Me dirigí poco a poco a ella para cerrar sus ojos, mis manos temblaban de impotencia y, al bajar sus parpados, advertí, en la entrada de sus labios cerrados, una línea de escarcha que los adhería uno con otro, sus cabellos estaban congelados completamente y, debajo de las cobijas, su cuerpo se encontraba cubierto de hielo.

Sentí mis piernas flaquear y mis brazos no podían contener el temblor que nacía de aquella frustración de no poder hacer nada. Tenía un nudo en la garganta, quería gritar, quería llorar. Corría a la orilla del lago sin detenerme y caí de rodillas frente a él, no recuerdo haber dado un grito más fuerte que el que di esa tarde, un grito de rabia y de coraje contra mi padre. Ahora no tenía nada que hacer, no tenía a nadie por quien estar ahí

Estuve alrededor de una hora frente al lago lamentando mi pérdida, aunque llorar, en ese momento y en esas condiciones, era imposible y ahora, no sabía en qué pensar.

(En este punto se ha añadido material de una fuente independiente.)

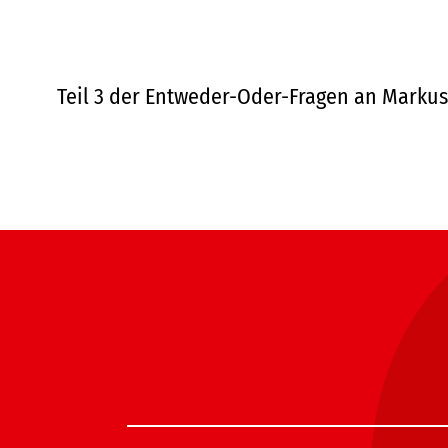
Teil 3 der Entweder-Oder-Fragen an Marku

Me levanté para regresar a la cabaña, pero vi, a un lado de ésta, la silueta de un hombre que parecía estarme observando desde que salí, era el hombre que mi madre había visto antes de morir y que no creía que existiera, pero ahora podía verlo.

Aquel hombre se dirigió lentamente a la parte trasera de la casa al advertir que yo lo estaba mirando y, aunque sentía algo de desconfianza, me dispuse a ir detrás de él para, por fin descubrir quién era y qué tramaba en un lugar como éste. Sin embargo, vi una luz encenderse en la habitación de mi madre. Sabía que había muerto, no obstante, no iba a permitir que algo le pasara a su cuerpo, así que subí a averiguar qué era lo que estaba ocurriendo y al entrar, vi una pequeña lámpara de petróleo en el buro y frente a ésta una diminuta llave plateada, la cual era seguro que abría aquel misterioso armario.

Tomé la llave con un poco de desconfianza al no saber quién la había puesto ahí, pero no me detuve y abrí el armario. En su interior solo había papeles y carpetas con información extraña y no sabía en qué me podía ayudar esto, sin embargo, hasta el fondo, se asomaba una pequeña caja de madera que contenía dentro un frasco vacío y un sobre, y en éste una nota que decía:

“Disuelve las pastillas en la sopa y asegúrate de que la tome toda.
Cuanto empiecen los vómitos tráela conmigo y la enviare al campo.
Por el mocoso no te preocupes, él morirá con ella”.

Al leer esto supe que había sido él, tenía razón al creer que todo lo había planeado, y ahora no podía hacer nada. Intente moverme pero mis piernas no respondieron y caí paralizado al suelo, sentía mi garganta congelarse y vi que la puerta poco a poco se cerraba, comencé a sentir mi cuerpo enfriarse con una rapidez impresionante hasta no poder moverlo, mi cuello me dolía al girarlo y solo alcancé a inclinarlo un poco y ahí estaba, en la esquina, la silueta de aquel hombre formado por la niebla, y aún sin ver su cara podía sentir su mirada sobre mí, una mirada de gusto o tal vez de lástima.

Recuerdo que de pequeño me encantaba caminar entre la niebla. Imaginarme volando entre las nubes y desapareciendo a la vista de todos; y ahora, esa niebla se volvía en mi contra, viniendo sobre mí y tornándose cada vez más espesa.